If Chinese commercial influence in Myanmar continues to grow, a military presence could easily follow. Russia is assisting the Myanmar government on a nuclear research project. None of these projects have improved the daily life of the average citizen of Myanmar, who has almost no contact with the outside world and whose per capita income is among the lowest in Asia.

It would be wrong for the United States to lift sanctions on Myanmar purely on the basis of economic self-interest, or if such a decision were seen as a capitulation of our long-held position that Myanmar should abandon its repressive military system in favor of democratic rule. But it would be just as bad for us to fold our arms, turn our heads, and pretend that by failing to do anything about the situation in Myanmar we are somehow helping to solve it.

So what can and should be done?

First, we must focus on what is possible. The military government in Myanmar has committed itself to elections in 2010, as part of its announced “seven steps toward democracy.” Many point out that the Constitution approved last year in a plebiscite is flawed, since it would allow the military to largely continue its domination of the government, and that the approval process itself was questionable. The legislation to put the Constitution into force has yet to be drafted. The National League for Democracy, Aung San Suu Kyi’s political party, has not agreed to participate in next year’s elections.

But there is room for engagement. Many Asian countries — China among them — do not even allow opposition parties. The National League for Democracy might consider the advantages of participation as part of a longer-term political strategy. And the United States could invigorate the debate with an offer to help assist the electoral process. The Myanmar government’s answer to such an offer would be revealing.

Second, the United States needs to develop clearly articulated standards for its relations with the nondemocratic world. Our distinct policies toward different countries amount to a form of situational ethics that does not translate well into clear-headed diplomacy. We must talk to Myanmar’s leaders. This does not mean that we should abandon our aspirations for a free and open Burmese society, but that our goal will be achieved only through a different course of action.

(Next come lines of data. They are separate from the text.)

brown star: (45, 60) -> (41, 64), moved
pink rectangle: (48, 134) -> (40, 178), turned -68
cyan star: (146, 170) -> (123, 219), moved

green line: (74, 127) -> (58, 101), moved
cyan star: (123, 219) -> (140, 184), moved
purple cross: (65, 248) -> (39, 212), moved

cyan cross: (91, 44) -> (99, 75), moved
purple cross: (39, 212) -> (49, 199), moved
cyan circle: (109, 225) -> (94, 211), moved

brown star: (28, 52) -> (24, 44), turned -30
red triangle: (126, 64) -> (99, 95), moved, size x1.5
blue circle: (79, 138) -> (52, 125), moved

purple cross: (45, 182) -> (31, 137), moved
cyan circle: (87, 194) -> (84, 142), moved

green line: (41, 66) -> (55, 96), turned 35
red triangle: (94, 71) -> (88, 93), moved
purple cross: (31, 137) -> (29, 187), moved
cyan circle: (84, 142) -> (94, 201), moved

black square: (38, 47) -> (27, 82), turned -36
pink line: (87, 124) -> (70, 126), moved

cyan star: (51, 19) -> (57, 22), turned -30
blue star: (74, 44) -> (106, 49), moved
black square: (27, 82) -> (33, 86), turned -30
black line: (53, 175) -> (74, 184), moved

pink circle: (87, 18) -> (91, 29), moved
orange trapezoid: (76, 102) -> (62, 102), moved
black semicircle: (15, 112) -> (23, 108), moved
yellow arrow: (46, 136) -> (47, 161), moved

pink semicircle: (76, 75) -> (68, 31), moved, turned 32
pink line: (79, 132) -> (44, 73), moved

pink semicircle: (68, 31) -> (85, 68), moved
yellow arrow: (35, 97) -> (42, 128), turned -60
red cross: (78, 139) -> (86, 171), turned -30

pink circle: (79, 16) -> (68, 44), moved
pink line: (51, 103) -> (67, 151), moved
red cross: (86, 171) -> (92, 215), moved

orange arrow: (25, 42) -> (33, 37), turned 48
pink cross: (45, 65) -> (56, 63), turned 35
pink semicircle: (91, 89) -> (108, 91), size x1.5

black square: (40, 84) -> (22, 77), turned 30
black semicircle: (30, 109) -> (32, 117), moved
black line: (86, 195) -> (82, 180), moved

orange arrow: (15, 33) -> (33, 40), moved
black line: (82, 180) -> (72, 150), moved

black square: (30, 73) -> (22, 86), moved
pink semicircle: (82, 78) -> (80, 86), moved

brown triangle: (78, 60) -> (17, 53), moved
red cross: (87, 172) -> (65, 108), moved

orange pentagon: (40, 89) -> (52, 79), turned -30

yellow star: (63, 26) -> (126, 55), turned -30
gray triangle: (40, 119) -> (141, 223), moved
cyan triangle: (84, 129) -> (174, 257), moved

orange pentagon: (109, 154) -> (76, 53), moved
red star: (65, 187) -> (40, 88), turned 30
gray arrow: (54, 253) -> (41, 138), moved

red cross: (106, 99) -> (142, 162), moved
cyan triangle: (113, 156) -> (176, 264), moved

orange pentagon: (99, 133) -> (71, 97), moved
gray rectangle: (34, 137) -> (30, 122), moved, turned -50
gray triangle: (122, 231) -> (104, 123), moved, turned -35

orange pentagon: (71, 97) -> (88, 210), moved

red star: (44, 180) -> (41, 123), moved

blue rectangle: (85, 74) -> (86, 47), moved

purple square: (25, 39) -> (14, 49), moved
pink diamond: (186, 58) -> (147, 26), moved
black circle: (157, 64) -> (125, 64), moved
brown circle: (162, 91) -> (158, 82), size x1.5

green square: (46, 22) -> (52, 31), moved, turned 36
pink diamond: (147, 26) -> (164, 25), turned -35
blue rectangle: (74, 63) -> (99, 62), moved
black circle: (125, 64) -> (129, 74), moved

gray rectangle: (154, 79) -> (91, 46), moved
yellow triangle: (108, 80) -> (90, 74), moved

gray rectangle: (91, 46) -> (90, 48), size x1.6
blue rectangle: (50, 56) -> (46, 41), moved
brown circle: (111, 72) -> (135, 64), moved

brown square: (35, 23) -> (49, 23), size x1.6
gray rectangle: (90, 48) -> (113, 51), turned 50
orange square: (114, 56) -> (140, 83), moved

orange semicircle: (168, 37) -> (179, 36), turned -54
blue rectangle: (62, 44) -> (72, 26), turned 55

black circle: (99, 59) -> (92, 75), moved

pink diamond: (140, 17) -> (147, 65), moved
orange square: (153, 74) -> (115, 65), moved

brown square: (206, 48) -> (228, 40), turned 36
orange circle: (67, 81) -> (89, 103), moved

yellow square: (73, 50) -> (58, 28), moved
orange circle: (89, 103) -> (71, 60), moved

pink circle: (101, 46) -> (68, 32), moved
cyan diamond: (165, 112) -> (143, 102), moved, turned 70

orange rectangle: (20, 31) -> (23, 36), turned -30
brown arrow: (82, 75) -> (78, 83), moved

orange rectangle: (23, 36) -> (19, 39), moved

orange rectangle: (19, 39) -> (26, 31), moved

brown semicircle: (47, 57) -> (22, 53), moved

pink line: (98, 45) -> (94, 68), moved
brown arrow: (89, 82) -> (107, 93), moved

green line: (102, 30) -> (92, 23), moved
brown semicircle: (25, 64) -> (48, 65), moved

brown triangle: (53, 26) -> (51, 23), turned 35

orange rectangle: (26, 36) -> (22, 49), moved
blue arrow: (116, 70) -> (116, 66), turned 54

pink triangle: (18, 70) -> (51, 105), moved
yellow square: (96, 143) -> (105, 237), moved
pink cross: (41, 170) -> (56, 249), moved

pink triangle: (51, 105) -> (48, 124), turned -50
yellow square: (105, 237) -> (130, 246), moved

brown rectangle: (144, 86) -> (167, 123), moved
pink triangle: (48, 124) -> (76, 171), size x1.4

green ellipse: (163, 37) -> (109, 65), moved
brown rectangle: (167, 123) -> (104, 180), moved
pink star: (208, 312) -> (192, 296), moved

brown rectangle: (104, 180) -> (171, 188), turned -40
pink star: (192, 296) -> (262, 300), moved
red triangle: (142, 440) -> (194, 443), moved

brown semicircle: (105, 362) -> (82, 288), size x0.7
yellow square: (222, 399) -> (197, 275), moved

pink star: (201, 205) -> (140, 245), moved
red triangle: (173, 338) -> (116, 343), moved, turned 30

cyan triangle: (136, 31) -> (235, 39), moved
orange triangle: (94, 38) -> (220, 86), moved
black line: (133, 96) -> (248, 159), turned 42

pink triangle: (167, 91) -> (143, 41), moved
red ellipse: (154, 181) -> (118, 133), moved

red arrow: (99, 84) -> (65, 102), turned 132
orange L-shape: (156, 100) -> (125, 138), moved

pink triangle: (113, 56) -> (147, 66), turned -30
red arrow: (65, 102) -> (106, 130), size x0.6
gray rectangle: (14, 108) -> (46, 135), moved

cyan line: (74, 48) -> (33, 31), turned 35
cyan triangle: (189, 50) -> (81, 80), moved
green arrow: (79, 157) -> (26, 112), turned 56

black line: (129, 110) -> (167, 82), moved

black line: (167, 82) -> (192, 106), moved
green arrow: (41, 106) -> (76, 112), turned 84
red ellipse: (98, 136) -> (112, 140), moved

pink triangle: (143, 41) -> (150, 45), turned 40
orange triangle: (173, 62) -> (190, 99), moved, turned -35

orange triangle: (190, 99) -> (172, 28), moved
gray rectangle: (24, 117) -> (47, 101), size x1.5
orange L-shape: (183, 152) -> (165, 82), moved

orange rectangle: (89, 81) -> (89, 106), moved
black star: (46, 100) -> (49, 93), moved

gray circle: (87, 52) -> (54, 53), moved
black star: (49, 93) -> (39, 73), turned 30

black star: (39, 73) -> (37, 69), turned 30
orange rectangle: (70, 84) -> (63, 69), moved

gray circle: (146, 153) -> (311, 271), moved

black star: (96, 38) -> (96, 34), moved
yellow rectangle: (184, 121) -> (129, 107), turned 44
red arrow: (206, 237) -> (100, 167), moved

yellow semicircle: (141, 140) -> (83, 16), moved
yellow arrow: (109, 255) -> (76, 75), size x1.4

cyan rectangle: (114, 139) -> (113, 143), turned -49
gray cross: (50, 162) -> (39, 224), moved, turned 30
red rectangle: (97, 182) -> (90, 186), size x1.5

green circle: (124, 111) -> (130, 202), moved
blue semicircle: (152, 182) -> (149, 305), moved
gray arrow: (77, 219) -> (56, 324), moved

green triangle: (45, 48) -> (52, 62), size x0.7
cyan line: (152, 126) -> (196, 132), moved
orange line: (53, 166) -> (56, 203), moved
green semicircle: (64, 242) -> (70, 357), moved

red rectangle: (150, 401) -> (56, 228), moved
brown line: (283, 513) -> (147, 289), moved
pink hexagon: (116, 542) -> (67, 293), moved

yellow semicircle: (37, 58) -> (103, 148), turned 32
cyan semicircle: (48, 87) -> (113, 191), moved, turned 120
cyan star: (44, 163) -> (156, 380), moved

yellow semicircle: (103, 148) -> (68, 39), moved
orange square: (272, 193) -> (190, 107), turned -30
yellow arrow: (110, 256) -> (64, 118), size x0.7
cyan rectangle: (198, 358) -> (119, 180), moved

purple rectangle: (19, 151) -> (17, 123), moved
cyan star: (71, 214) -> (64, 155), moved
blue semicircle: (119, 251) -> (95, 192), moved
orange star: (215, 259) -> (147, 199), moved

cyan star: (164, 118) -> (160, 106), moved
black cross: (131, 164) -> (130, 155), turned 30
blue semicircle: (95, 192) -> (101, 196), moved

The United States refused to talk to the Chinese until 1971, more than 20 years after the Communist takeover, and did not resume full diplomatic relations until 1979. And yet China, with whom we seem inextricably tied both as a business partner and a strategic competitor, has no democracy and has never held a national election.

The Hanoi government agreed to internationally supervised elections for Vietnam in 1973, as a result of the Paris peace talks; Washington did not raise this as a precondition to furthering relations. As someone who has worked hard to build a bridge between Hanoi and America’s strongly anticommunist Vietnamese community, I believe the greatest factor in creating a more open society inside Vietnam was the removal of America’s trade embargo in 1994.

Third, our government leaders should call on China to end its silence about the situation in Myanmar, and to act responsibly, in keeping with its role as an ascending world power. Americans should not hold their collective breaths that China will give up the huge strategic advantage it has gained as a result of our current policies. But such a gesture from our government would hold far more sway in world opinion than has the repeated but predictable condemnation of Myanmar’s military government.

Finally, with respect to reducing sanctions, we should proceed carefully but immediately. If there is reciprocation from the government of Myanmar in terms of removing the obstacles that now confront us, there would be several ways for our two governments to move forward. We could begin with humanitarian projects. We might also seek cooperation on our long-held desire to recover the remains of World War II airmen at crash sites in the country’s north.

Our ultimate goal, as it always has been, should be to encourage Myanmar to become a responsible member of the world community, and to end the isolation of its people so that they can live in economic prosperity, under an open political system.

Jim Webb is a Democratic senator from Virginia.